* [Task requirements]
From the listing below, restate word for word the lines from the line containing "MARIN KAMBER" down through the line containing "fiyat bunun üzerine çıkıyor. Eğer bu f". Exclude pictures.

* [Records for processing]
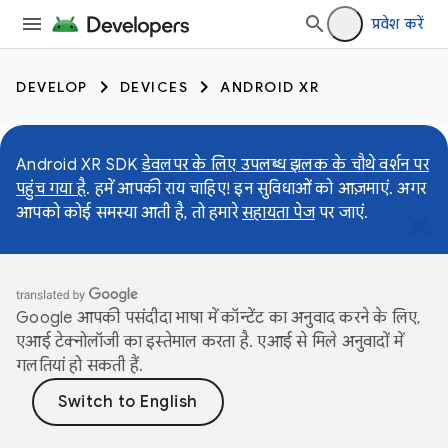
प्रवेश करें
DEVELOP
DEVICES
ANDROID XR
Android XR SDK
डेवलपर के लिए उपलब्ध झलक के चौथे वर्शन पर
पहुंच गया है
. हमें आपकी राय चाहिए! इन सुविधाओं को आज़माएं. अगर
आपको कोई समस्या आती है, तो हमारे
सहायता पेज
पर जाएं.
Google आपकी पसंदीदा भाषा में कॉन्टेंट का अनुवाद करने के लिए,
एआई टेक्नोलॉजी का इस्तेमाल करता है. एआई से मिले अनुवादों में
गलतियां हो सकती हैं.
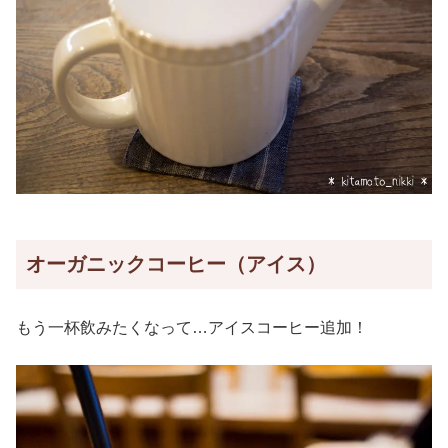
オーガニックコーヒー（アイス）
もう一杯飲みたくなって…アイスコーヒー追加！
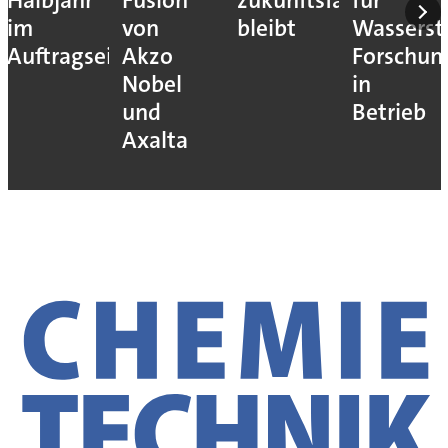
Halbjahr
Fusion
zukunftsfähig
für
im
von
bleibt
Wassersto
Auftragseingang
Akzo
Forschun
Nobel
in
und
Betrieb
Axalta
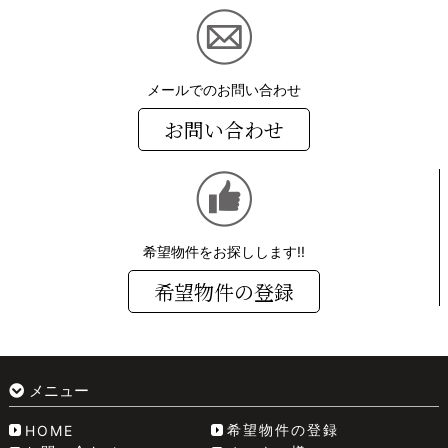
メールでのお問い合わせ
お問い合わせ
希望物件をお探しします!!
希望物件の登録
メニュー
希望物件の登録
HOME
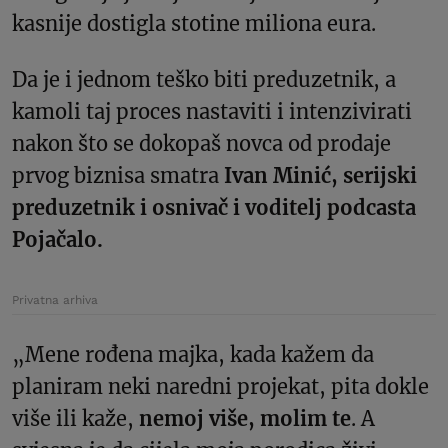
kasnije dostigla stotine miliona eura.
Da je i jednom teško biti preduzetnik, a
kamoli taj proces nastaviti i intenzivirati
nakon što se dokopaš novca od prodaje
prvog biznisa smatra
Ivan Minić, serijski
preduzetnik i osnivač i voditelj podcasta
Pojačalo.
Privatna arhiva
„Mene rođena majka, kada kažem da
planiram neki naredni projekat, pita dokle
više ili kaže,
nemoj više, molim te
. A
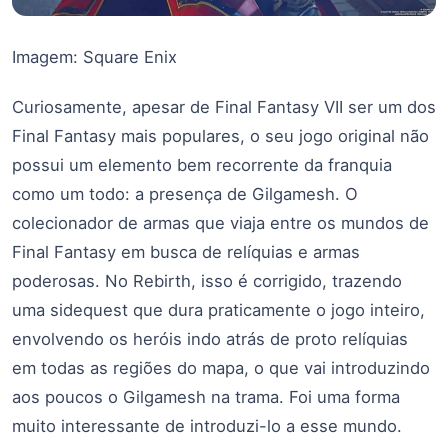
Imagem: Square Enix
Curiosamente, apesar de Final Fantasy VII ser um dos
Final Fantasy mais populares, o seu jogo original não
possui um elemento bem recorrente da franquia
como um todo: a presença de Gilgamesh. O
colecionador de armas que viaja entre os mundos de
Final Fantasy em busca de relíquias e armas
poderosas. No Rebirth, isso é corrigido, trazendo
uma sidequest que dura praticamente o jogo inteiro,
envolvendo os heróis indo atrás de proto relíquias
em todas as regiões do mapa, o que vai introduzindo
aos poucos o Gilgamesh na trama. Foi uma forma
muito interessante de introduzi-lo a esse mundo.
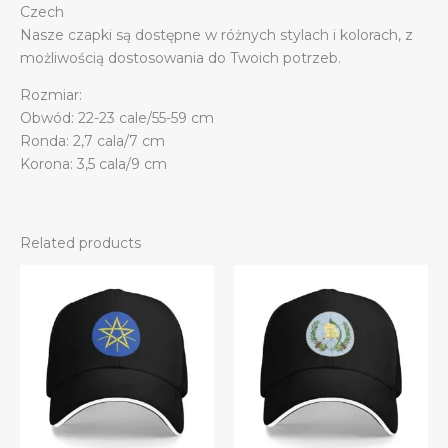
Czech
Nasze czapki są dostępne w różnych stylach i kolorach, z
możliwością dostosowania do Twoich potrzeb.
Rozmiar:
Obwód: 22-23 cale/55-59 cm
Ronda: 2,7 cala/7 cm
Korona: 3,5 cala/9 cm
Related products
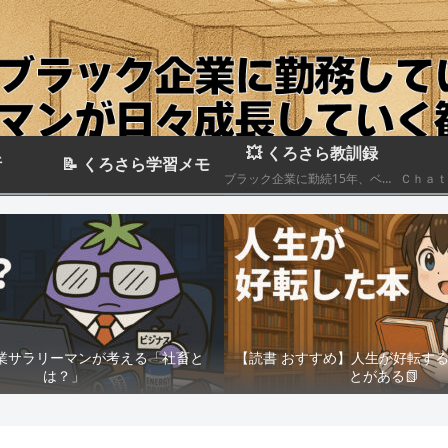
💥 くろさら教訓録
析
📝 くろさら学習メモ
ブラック企業に勤続15年、ベテランエリート社畜サラリーマンの経験を活かした日記です📗
業サラリーマンが考える「社畜と
【読書 おすすめ】人生が好転す
は？」
とがある📗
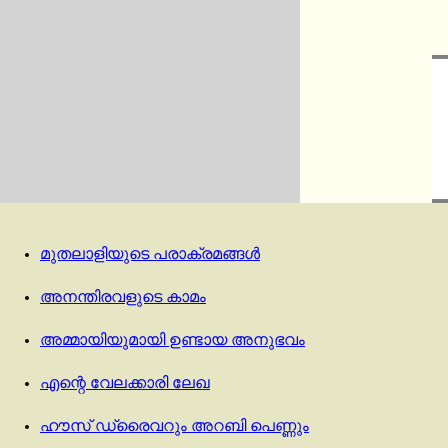
മുതലാളിയുടെ പരാക്രമങ്ങൾ
അനന്തിരവളുടെ കാമം
അമ്മായിയുമായി ഉണ്ടായ അനുഭവം
എന്റെ വേലക്കാരി ലേഖ
ഹൗസ് ഡ്രൈവറും അറബി പെണ്ണും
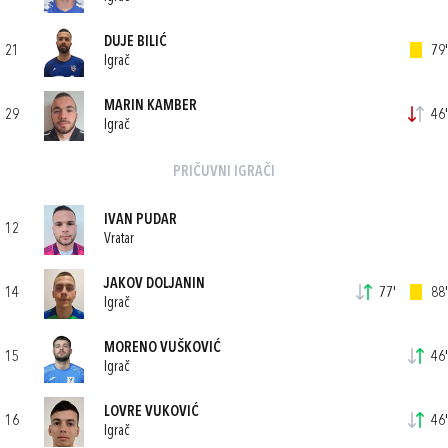
DUJE BILIĆ
21
79'
Igrač
MARIN KAMBER
29
46'
Igrač
PRIČUVNI IGRAČI
IVAN PUDAR
12
Vratar
JAKOV DOLJANIN
14
77'
88'
Igrač
MORENO VUŠKOVIĆ
15
46'
Igrač
LOVRE VUKOVIĆ
16
46'
Igrač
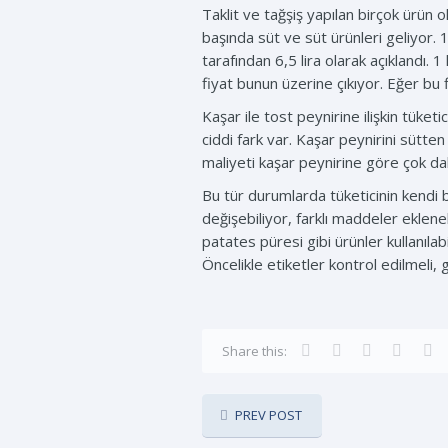
Taklit ve tağşiş yapılan birçok ürün
başında süt ve süt ürünleri geliyor. 1
tarafından 6,5 lira olarak açıklandı.
fiyat bunun üzerine çıkıyor. Eğer bu f
Kaşar ile tost peynirine ilişkin tüke
ciddi fark var. Kaşar peynirini sütt
maliyeti kaşar peynirine göre çok d
Bu tür durumlarda tüketicinin kendi b
değişebiliyor, farklı maddeler eklen
patates püresi gibi ürünler kullanılab
Öncelikle etiketler kontrol edilmeli, g
Share this:
PREV POST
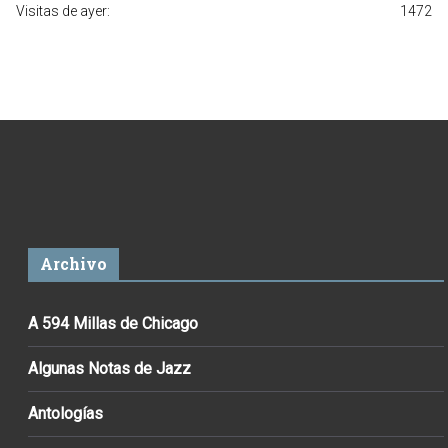
Visitas de ayer:
1472
Archivo
A 594 Millas de Chicago
Algunas Notas de Jazz
Antologías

* [The answer]
MARIN KAMBER
29
46'
Igrač
PRIČUVNI IGRAČI
IVAN PUDAR
12
Vratar
JAKOV DOLJANIN
14
77'
88'
Igrač
MORENO VUŠKOVIĆ
15
46'
Igrač
LOVRE VUKOVIĆ
16
46'
Igrač
Taklit ve tağşiş yapılan birçok ürün
başında süt ve süt ürünleri geliyor. 1
tarafından 6,5 lira olarak açıklandı.
fiyat bunun üzerine çıkıyor. Eğer bu f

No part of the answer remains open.